**Work request**. Everything below from the line with "auch Dienstleistungen in" through the line with "is em exercício" must be retyped exactly, except the pictures.

= = = =

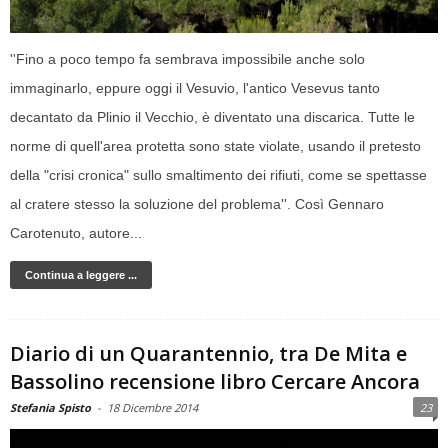
''Fino a poco tempo fa sembrava impossibile anche solo
immaginarlo, eppure oggi il Vesuvio, l'antico Vesevus tanto
decantato da Plinio il Vecchio, è diventato una discarica. Tutte le
norme di quell'area protetta sono state violate, usando il pretesto
della "crisi cronica" sullo smaltimento dei rifiuti, come se spettasse
al cratere stesso la soluzione del problema''. Così Gennaro
Carotenuto, autore...
Continua a leggere ...
Diario di un Quarantennio, tra De Mita e
Bassolino recensione libro Cercare Ancora
Stefania Spisto
-
18 Dicembre 2014
23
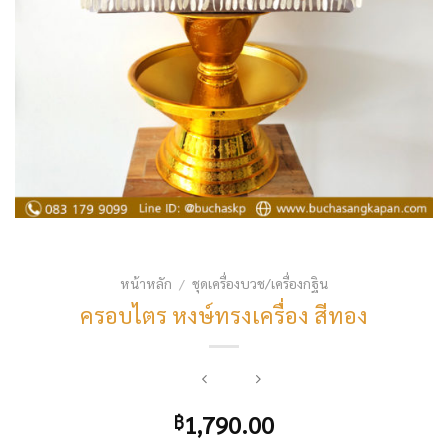
หน้าหลัก
ชุดเครื่องบวช/เครื่องกฐิน
/
ครอบไตร หงษ์ทรงเครื่อง สีทอง
1,790.00
฿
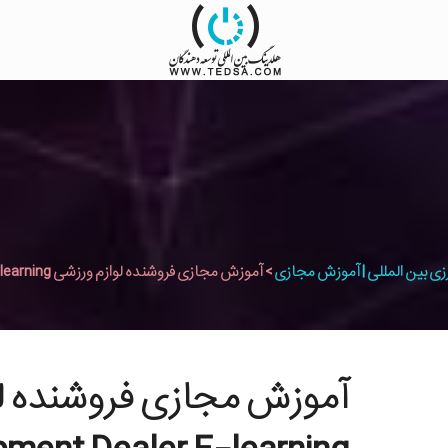
زی بین المللی | آموزش مجازی
>
آموزش مجازی فروشنده لوازم ورزشی Sports Equipment Dealer E-learning
آموزش مجازی فروشنده لو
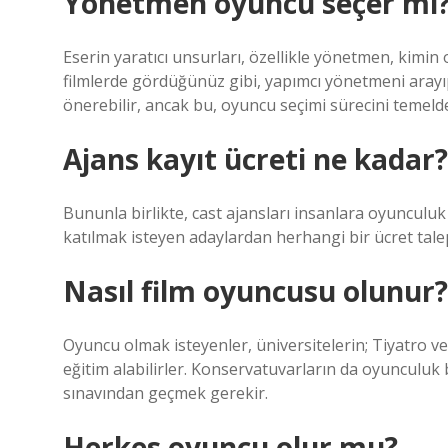
Yönetmen oyuncu seçer mi
Eserin yaratıcı unsurları, özellikle yönetmen, kimin
filmlerde gördüğünüz gibi, yapımcı yönetmeni arayıp
önerebilir, ancak bu, oyuncu seçimi sürecini temeld
Ajans kayıt ücreti ne kadar?
Bununla birlikte, cast ajansları insanlara oyunculuk
katılmak isteyen adaylardan herhangi bir ücret tale
Nasıl film oyuncusu olunur?
Oyuncu olmak isteyenler, üniversitelerin; Tiyatro 
eğitim alabilirler. Konservatuvarların da oyunculuk
sınavından geçmek gerekir.
Herkes oyuncu olur mu?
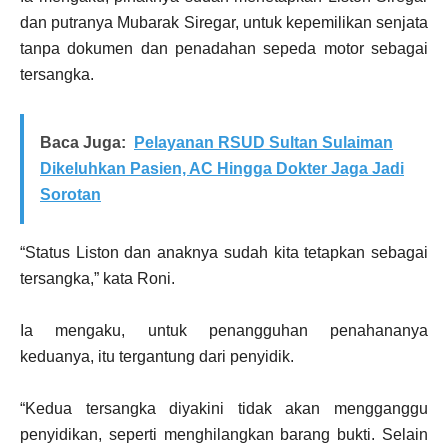
dan putranya Mubarak Siregar, untuk kepemilikan senjata
tanpa dokumen dan penadahan sepeda motor sebagai
tersangka.
Baca Juga:
Pelayanan RSUD Sultan Sulaiman
Dikeluhkan Pasien, AC Hingga Dokter Jaga Jadi
Sorotan
“Status Liston dan anaknya sudah kita tetapkan sebagai
tersangka,” kata Roni.
Ia mengaku, untuk penangguhan penahananya
keduanya, itu tergantung dari penyidik.
“Kedua tersangka diyakini tidak akan mengganggu
penyidikan, seperti menghilangkan barang bukti. Selain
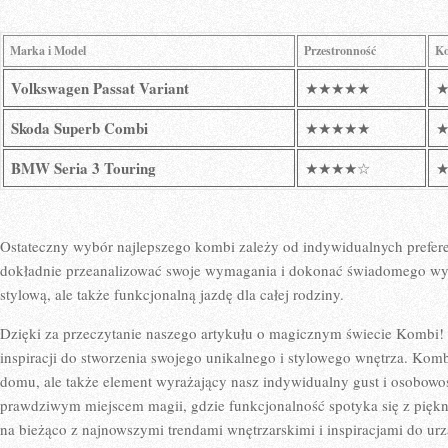
Marka i⁤ Model
Przestronność
Ko
Volkswagen Passat Variant
★★★★★
Skoda Superb Combi
★★★★★
BMW Seria 3 Touring
★★★★☆
Ostateczny ⁤wybór najlepszego kombi zależy od⁢ indywidualnych⁣ preferenc
dokładnie ⁢przeanalizować⁢ swoje wymagania ‍i dokonać świadomego wy
stylową, ale ‍także funkcjonalną jazdę⁣ dla całej rodziny.
Dzięki ⁣za przeczytanie naszego artykułu o magicznym świecie Kombi! ​
inspiracji do stworzenia swojego ⁢unikalnego i ​stylowego wnętrza. Kom
domu, ale także element wyrażający nasz indywidualny⁤ gust i osobowość
prawdziwym miejscem magii, ‌gdzie ‍funkcjonalność spotyka się ​z ‍piękne
na ‌bieżąco z ​najnowszymi trendami wnętrzarskimi i inspiracjami⁢ do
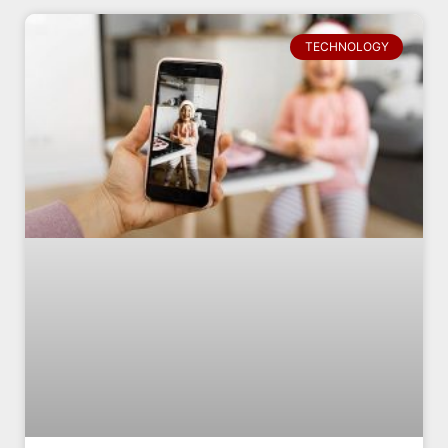
TECHNOLOGY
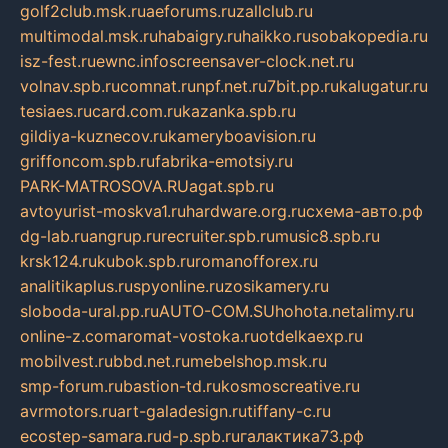
golf2club.msk.ru
aeforums.ru
zallclub.ru
multimodal.msk.ru
habaigry.ru
haikko.ru
sobakopedia.ru
isz-fest.ru
ewnc.info
screensaver-clock.net.ru
volnav.spb.ru
comnat.ru
npf.net.ru
7bit.pp.ru
kalugatur.ru
tesiaes.ru
card.com.ru
kazanka.spb.ru
gildiya-kuznecov.ru
kameryboavision.ru
griffoncom.spb.ru
fabrika-emotsiy.ru
PARK-MATROSOVA.RU
agat.spb.ru
avtoyurist-moskva1.ru
hardware.org.ru
схема-авто.рф
dg-lab.ru
angrup.ru
recruiter.spb.ru
music8.spb.ru
krsk124.ru
kubok.spb.ru
romanofforex.ru
analitikaplus.ru
spyonline.ru
zosikamery.ru
sloboda-ural.pp.ru
AUTO-COM.SU
hohota.net
alimy.ru
online-z.com
aromat-vostoka.ru
otdelkaexp.ru
mobilvest.ru
bbd.net.ru
mebelshop.msk.ru
smp-forum.ru
bastion-td.ru
kosmoscreative.ru
avrmotors.ru
art-galadesign.ru
tiffany-c.ru
ecostep-samara.ru
d-p.spb.ru
галактика73.рф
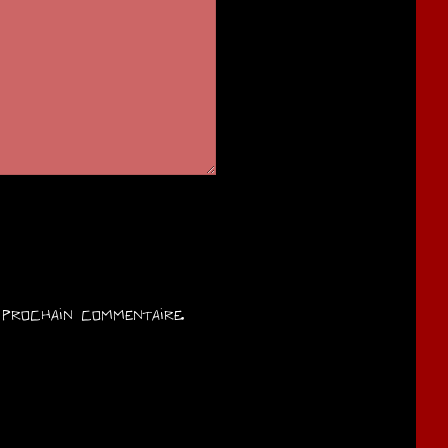
prochain commentaire.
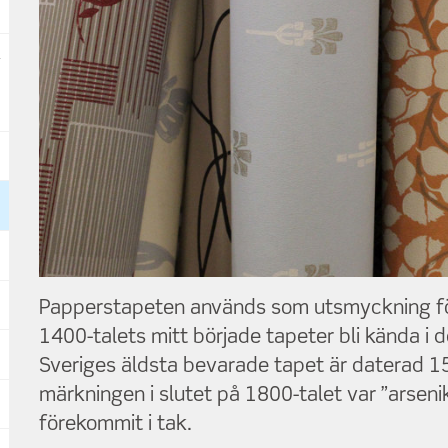
Papperstapeten används som utsmyckning fö
1400-talets mitt började tapeter bli kända i 
Sveriges äldsta bevarade tapet är daterad 1
märkningen i slutet på 1800-talet var ”arsenik
förekommit i tak.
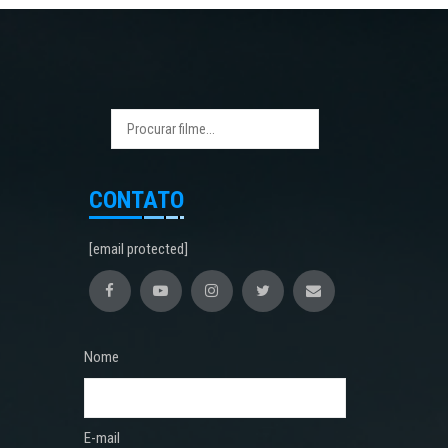
CONTATO
[email protected]
Nome
E-mail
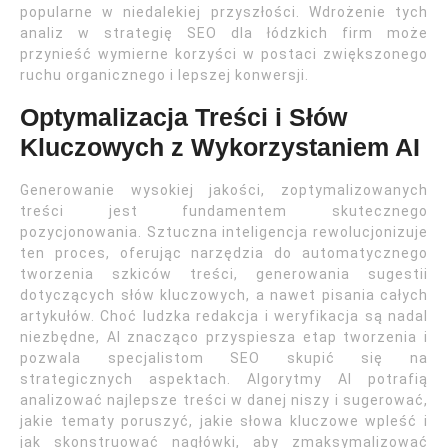
popularne w niedalekiej przyszłości. Wdrożenie tych
analiz w strategię SEO dla łódzkich firm może
przynieść wymierne korzyści w postaci zwiększonego
ruchu organicznego i lepszej konwersji.
Optymalizacja Treści i Słów
Kluczowych z Wykorzystaniem AI
Generowanie wysokiej jakości, zoptymalizowanych
treści jest fundamentem skutecznego
pozycjonowania. Sztuczna inteligencja rewolucjonizuje
ten proces, oferując narzędzia do automatycznego
tworzenia szkiców treści, generowania sugestii
dotyczących słów kluczowych, a nawet pisania całych
artykułów. Choć ludzka redakcja i weryfikacja są nadal
niezbędne, AI znacząco przyspiesza etap tworzenia i
pozwala specjalistom SEO skupić się na
strategicznych aspektach. Algorytmy AI potrafią
analizować najlepsze treści w danej niszy i sugerować,
jakie tematy poruszyć, jakie słowa kluczowe wpleść i
jak skonstruować nagłówki, aby zmaksymalizować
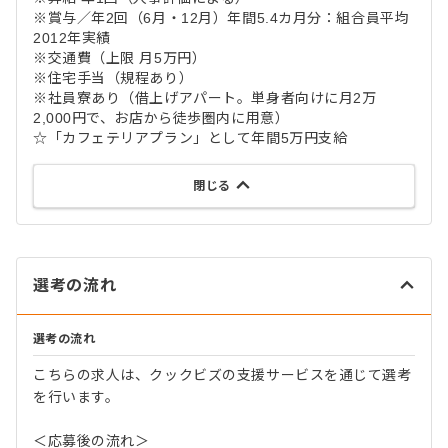
※賞与／年2回（6月・12月）年間5.4カ月分：組合員平均
2012年実績
※交通費（上限 月5万円）
※住宅手当（規程あり）
※社員寮あり（借上げアパート。単身者向けに月2万
2,000円で、お店から徒歩圏内に用意）
☆「カフェテリアプラン」として年間5万円支給
閉じる
選考の流れ
選考の流れ
こちらの求人は、クックビズの支援サービスを通じて選考
を行います。
＜応募後の流れ＞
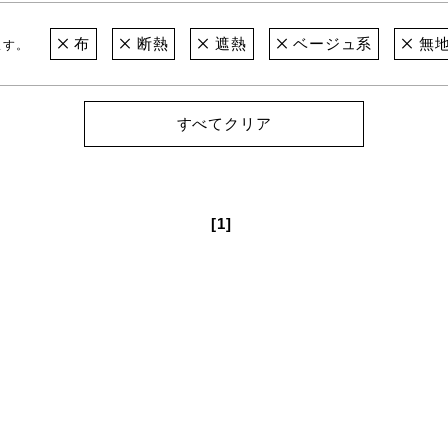
布
断熱
遮熱
ベージュ系
無
ます。
すべてクリア
[1]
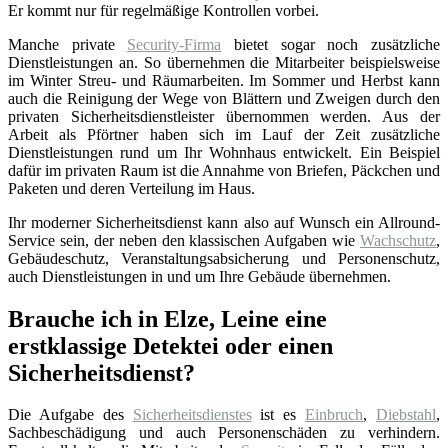
Er kommt nur für regelmäßige Kontrollen vorbei.
Manche private
Security-Firma
bietet sogar noch zusätzliche
Dienstleistungen an. So übernehmen die Mitarbeiter beispielsweise
im Winter Streu- und Räumarbeiten. Im Sommer und Herbst kann
auch die Reinigung der Wege von Blättern und Zweigen durch den
privaten Sicherheitsdienstleister übernommen werden. Aus der
Arbeit als Pförtner haben sich im Lauf der Zeit zusätzliche
Dienstleistungen rund um Ihr Wohnhaus entwickelt. Ein Beispiel
dafür im privaten Raum ist die Annahme von Briefen, Päckchen und
Paketen und deren Verteilung im Haus.
Ihr moderner Sicherheitsdienst kann also auf Wunsch ein Allround-
Service sein, der neben den klassischen Aufgaben wie
Wachschutz
,
Gebäudeschutz, Veranstaltungsabsicherung und Personenschutz,
auch Dienstleistungen in und um Ihre Gebäude übernehmen.
Brauche ich in Elze, Leine eine
erstklassige Detektei oder einen
Sicherheitsdienst?
Die Aufgabe des
Sicherheitsdienstes
ist es
Einbruch
,
Diebstahl
,
Sachbeschädigung und auch Personenschäden zu verhindern.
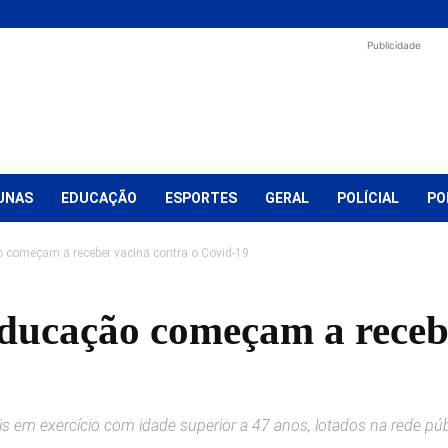
Publicidade
UNAS
EDUCAÇÃO
ESPORTES
GERAL
POLÍCIAL
PO
o começam a receber vacina contra o Covid-19
 educação começam a receb
is em exercício com idade superior a 47 anos, lotados na rede púb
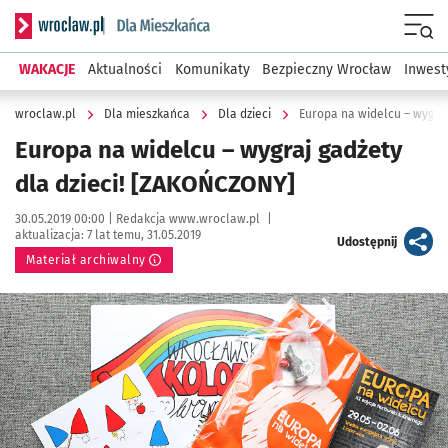
Serwis informacyjny wroclaw.pl podserwis: Dla mieszkańca
Menu
WAKACJE
Aktualności
Komunikaty
Bezpieczny Wrocław
Inwest
wroclaw.pl
Dla mieszkańca
Dla dzieci
Europa na widelcu – wygraj
Europa na widelcu – wygraj gadżety
dla dzieci! [ZAKOŃCZONY]
Data publikacji:
Autor:
30.05.2019 00:00 |
Redakcja www.wroclaw.pl
|
aktualizacja:
7 lat temu, 31.05.2019
artykuł
Udostępnij
Materiał archiwalny
Kliknij, aby powiększyć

= = = =

**Written answer**.
auch Dienstleistungen in und um Ihre Gebäude übernehmen.
Brauche ich in Elze, Leine eine
erstklassige Detektei oder einen
Sicherheitsdienst?
Die Aufgabe des
Sicherheitsdienstes
ist es
Einbruch
,
Diebstahl
,
Sachbeschädigung und auch Personenschäden zu verhindern.
Publicidade
UNAS
EDUCAÇÃO
ESPORTES
GERAL
POLÍCIAL
PO
o começam a receber vacina contra o Covid-19
 educação começam a receb
is em exercício com idade superior a 47 anos, lotados na rede púb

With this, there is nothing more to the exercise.